Tabu Butagira
14 October 2009
Kampala — National Social Security Fund contributors could pay an extra $35 million (Shs70b) for the construction of the multi-storey Pension Towers on Lumumba Avenue after the Fund's new board reportedly approved a revised construction cost from $75 million (Shs150b) to $110 million (Shs220b).
Daily Monitor has learnt that Mr Vincent Ssekkono, the board chairman, wrote to Finance Minister Syda Bbumba, on July 18, asking for a 'no objection' to implement the revised building plan that would spiral the bills upwardly.
Asked yesterday if she had endorsed the proposed changes, Ms Bbumba, who acknowledged receiving the July correspondence, said "Unless there is something wrong with the board's decision, I will uphold it."
This latest development could be disturbing to the more than 400, 000 Fund members anxious that the present $75 million construction cost of the Pension building, conceived in 2001, was already triple its initial cost of $25.79 million.
Building of the structure, planned to accommodate NSSF headquarters; Kampala and Mpigi offices and provide commercial space for rent commenced in April last year, but stalled after scores of construction workers died at the site when a section of the retaining wall collapsed on them on October 14, exactly one year today.
Since then, nothing has been done to raise the building which should have been built midway through, after professional bodies de-registered or suspended nearly a dozen engineers and architects on the project, indicted in a government investigation report.
Altered designs
The Prof. Jackson Mwakali-led Construction Technical Investigation Team (CTIT), discovered the contractors - Roko Construction Company - had, by the commencement of that actual construction, worked on designs altered three times, the last of which KCC as the local planning authority never approved.
It is understood that the final blueprint, which City Hall has reportedly now cleared and the new NSSF board wants the minister to give a nod to, comprises four levels of basement parking, two floors in the podium, a middle tower of 24 floors and two additional towers of seven floors each.
NSSF officials said last evening that they would only offer an update on the Tower development, whose paralysis over the last 12 months has raised concerns that the already-behind-the-schedule investment would hold up projected returns yet the bill of its construction could continue bulging due to increasing market prices of building materials.

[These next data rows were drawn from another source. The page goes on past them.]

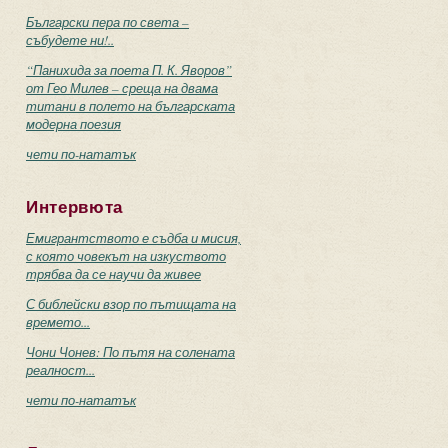
Български пера по света –
събудете ни!..
“Панихида за поета П. К. Яворов”
от Гео Милев – среща на двама
титани в полето на българската
модерна поезия
чети по-нататък
Интервюта
Емигрантството е съдба и мисия,
с която човекът на изкуството
трябва да се научи да живее
С библейски взор по пътищата на
времето...
Чони Чонев: По пътя на солената
реалност...
чети по-нататък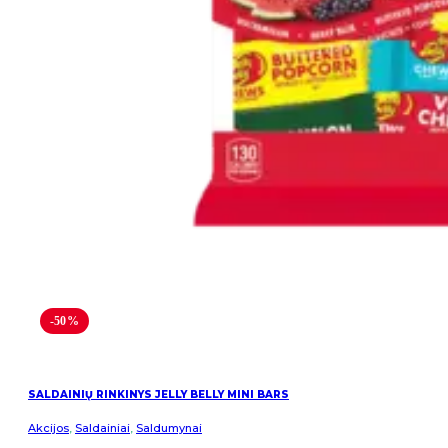
-50%
SALDAINIŲ RINKINYS JELLY BELLY MINI BARS
Akcijos
,
Saldainiai
,
Saldumynai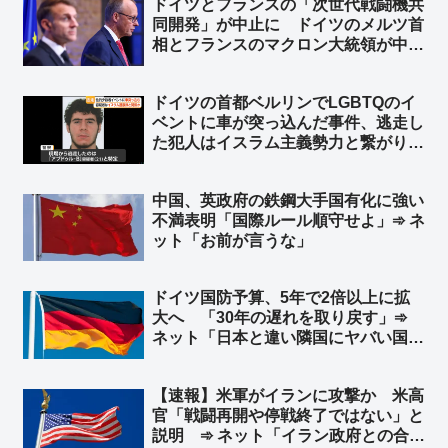
ドイツとフランスの「次世代戦闘機共
同開発」が中止に ドイツのメルツ首
相とフランスのマクロン大統領が中止
することで合意 ➾ ネット「で、ドイ
ツが日英伊の次世代戦闘機開発に相乗
ドイツの首都ベルリンでLGBTQのイ
りという流れ？」
ベントに車が突っ込んだ事件、逃走し
た犯人はイスラム主義勢力と繋がり
➾ ネット「左翼『差別主義者の右翼に
よる犯行だろ！』→ 『えっ？…イス
中国、英政府の鉄鋼大手国有化に強い
ラム…』→『……』←この展開だろ
不満表明「国際ルール順守せよ」➾ ネ
ww」
ット「お前が言うな」
ドイツ国防予算、5年で2倍以上に拡
大へ 「30年の遅れを取り戻す」➾
ネット「日本と違い隣国にヤバい国が
無くてもこうだからな」
【速報】米軍がイランに攻撃か 米高
官「戦闘再開や停戦終了ではない」と
説明 ➾ ネット「イラン政府との合意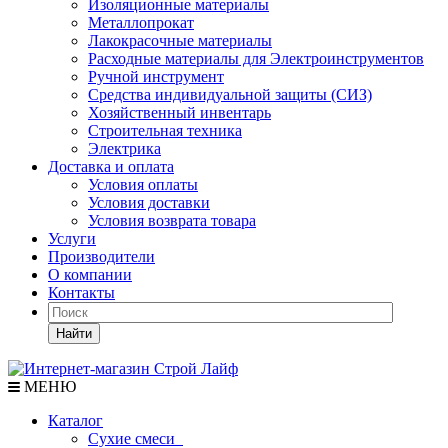
Изоляционные материалы
Металлопрокат
Лакокрасочные материалы
Расходные материалы для Электроинструментов
Ручной инструмент
Средства индивидуальной защиты (СИЗ)
Хозяйственный инвентарь
Строительная техника
Электрика
Доставка и оплата
Условия оплаты
Условия доставки
Условия возврата товара
Услуги
Производители
О компании
Контакты
Найти
МЕНЮ
Каталог
Сухие смеси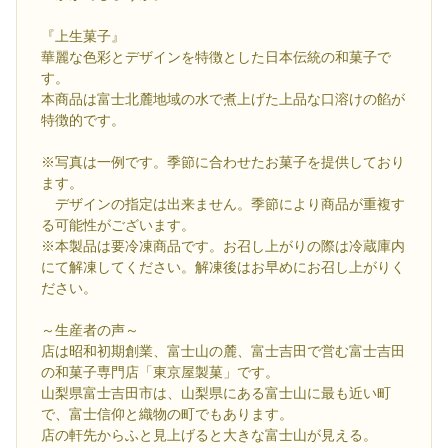
『上生菓子』
華麗な色彩とデザインを特徴とした日本伝統の和菓子で
す。
本商品は富士北麓地域の水で煮上げた上品な口溶けの餡が
特徴的です。
※写真は一例です。季節に合わせたお菓子を提供しており
ます。
デザインの指定は出来ません。季節により商品が重複す
る可能性がございます。
※本製品は要冷凍商品です。お召し上がりの際は冷蔵庫内
にて解凍してください。解凍後はお早めにお召し上がりく
ださい。
～生産者の声～
店は昭和初期創業、富士山の麓、富士吉田で営む富士吉田
の和菓子専門店「東京屋製菓」です。
山梨県富士吉田市は、山梨県にある富士山に最も近い町
で、富士信仰と織物の町でもあります。
店の軒先からふと見上げると大きな富士山が見える。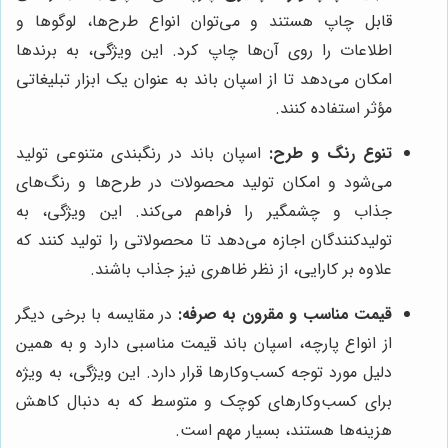
قابل چاپ هستند و می‌توان انواع طرح‌ها، لوگوها و
اطلاعات را روی آن‌ها چاپ کرد. این ویژگی، به برندها
امکان می‌دهد تا از اسپان باند به عنوان یک ابزار تبلیغاتی
مؤثر استفاده کنند.
تنوع رنگ و طرح:
اسپان باند در رنگبندی متنوعی تولید
می‌شود و امکان تولید محصولات در طرح‌ها و رنگ‌های
جذاب و چشمگیر را فراهم می‌کند. این ویژگی، به
تولیدکنندگان اجازه می‌دهد تا محصولاتی را تولید کنند که
علاوه بر کارایی، از نظر ظاهری نیز جذاب باشند.
قیمت مناسب و مقرون به صرفه:
در مقایسه با برخی دیگر
از انواع پارچه، اسپان باند قیمت مناسبی دارد و به همین
دلیل مورد توجه کسب‌وکارها قرار دارد. این ویژگی، به ویژه
برای کسب‌وکارهای کوچک و متوسط که به دنبال کاهش
هزینه‌ها هستند، بسیار مهم است.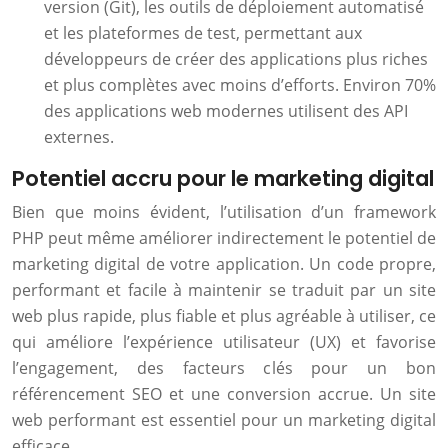
version (Git), les outils de déploiement automatisé
et les plateformes de test, permettant aux
développeurs de créer des applications plus riches
et plus complètes avec moins d’efforts. Environ 70%
des applications web modernes utilisent des API
externes.
Potentiel accru pour le marketing digital
Bien que moins évident, l’utilisation d’un framework
PHP peut même améliorer indirectement le potentiel de
marketing digital de votre application. Un code propre,
performant et facile à maintenir se traduit par un site
web plus rapide, plus fiable et plus agréable à utiliser, ce
qui améliore l’expérience utilisateur (UX) et favorise
l’engagement, des facteurs clés pour un bon
référencement SEO et une conversion accrue. Un site
web performant est essentiel pour un marketing digital
efficace.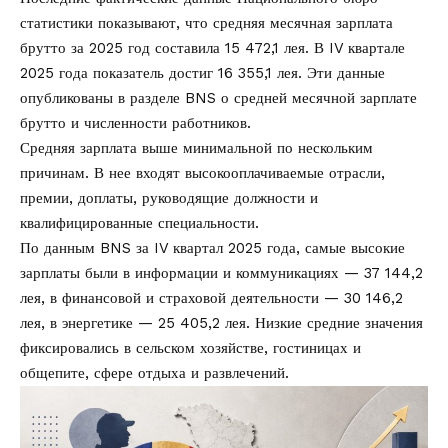
статистики показывают, что средняя месячная зарплата
брутто за 2025 год составила 15 472,1 лея. В IV квартале
2025 года показатель достиг 16 355,1 лея. Эти данные
опубликованы в разделе BNS о
средней месячной зарплате
брутто и численности работников
.
Средняя зарплата выше минимальной по нескольким
причинам. В нее входят высокооплачиваемые отрасли,
премии, доплаты, руководящие должности и
квалифицированные специальности.
По данным BNS за IV квартал 2025 года, самые высокие
зарплаты были в информации и коммуникациях — 37 144,2
лея, в финансовой и страховой деятельности — 30 146,2
лея, в энергетике — 25 405,2 лея. Низкие средние значения
фиксировались в сельском хозяйстве, гостиницах и
общепите, сфере отдыха и развлечений.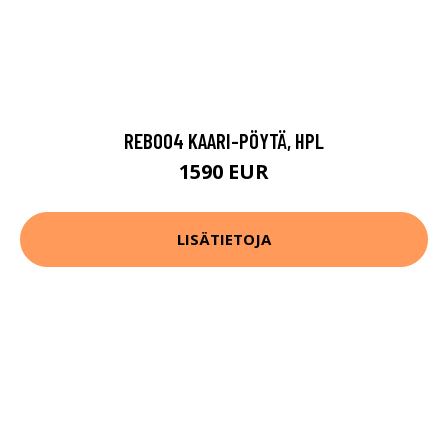
REB004 KAARI-PÖYTÄ, HPL
1590 EUR
LISÄTIETOJA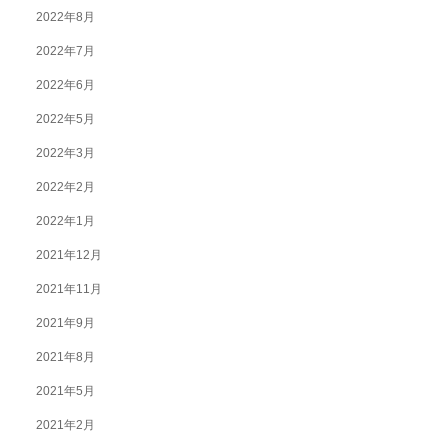
2022年8月
2022年7月
2022年6月
2022年5月
2022年3月
2022年2月
2022年1月
2021年12月
2021年11月
2021年9月
2021年8月
2021年5月
2021年2月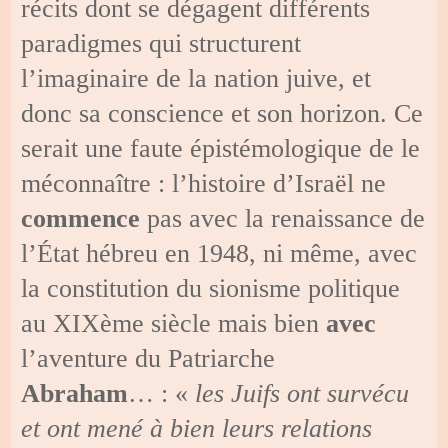
récits dont se dégagent différents
paradigmes qui structurent
l’imaginaire de la nation juive, et
donc sa conscience et son horizon. Ce
serait une faute épistémologique de le
méconnaître : l’histoire d’Israël ne
commence
pas avec la renaissance de
l’État hébreu en 1948, ni même, avec
la constitution du sionisme politique
au XIXème siècle mais bien
avec
l’aventure du Patriarche
Abraham
… : «
les Juifs ont survécu
et ont mené à bien leurs relations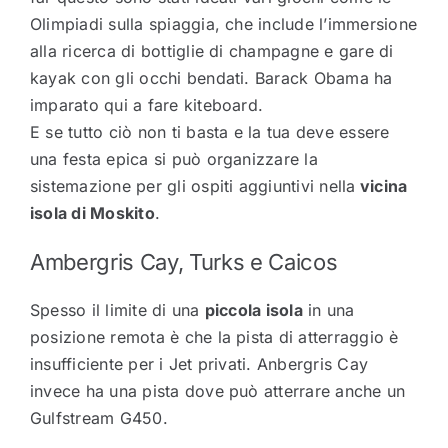
Olimpiadi sulla spiaggia, che include l’immersione
alla ricerca di bottiglie di champagne e gare di
kayak con gli occhi bendati. Barack Obama ha
imparato qui a fare kiteboard.
E se tutto ciò non ti basta e la tua deve essere
una festa epica si può organizzare la
sistemazione per gli ospiti aggiuntivi nella
vicina
isola di Moskito
.
Ambergris Cay, Turks e Caicos
Spesso il limite di una
piccola isola
in una
posizione remota è che la pista di atterraggio è
insufficiente per i Jet privati. Anbergris Cay
invece ha una pista dove può atterrare anche un
Gulfstream G450.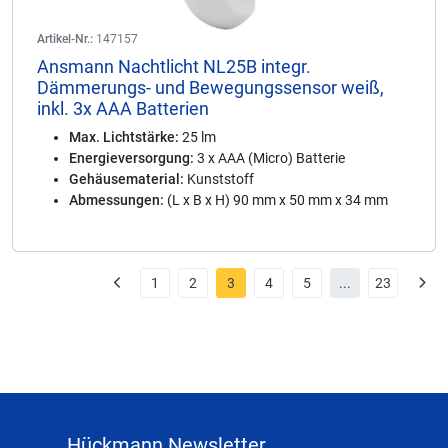
Artikel-Nr.:
147157
Ansmann Nachtlicht NL25B integr.
Dämmerungs- und Bewegungssensor weiß,
inkl. 3x AAA Batterien
Max. Lichtstärke:
25 lm
Energieversorgung:
3 x AAA (Micro) Batterie
Gehäusematerial:
Kunststoff
Abmessungen:
(L x B x H) 90 mm x 50 mm x 34 mm
1
2
3
4
5
...
23
Hückmann Newsletter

It is also unclear how the work suspension would affect pay to the contractors and there is public disquiet that abandoning the scheme all together could bring more losses to workers than gains.
Reviewing investments
Separately, Mr Victor Karamagi, the NSSF public relations manager, said in a statement to our queries that: "The new Fund board is considering and reviewing all investment projects which are in the pipeline and those that are being reviewed include the Nsimbe and Temangalo housing projects."
He added: "Once the board has made a decision, it will be announced to the public. However, the board's priority is that all projects take off, are completed and become profitable."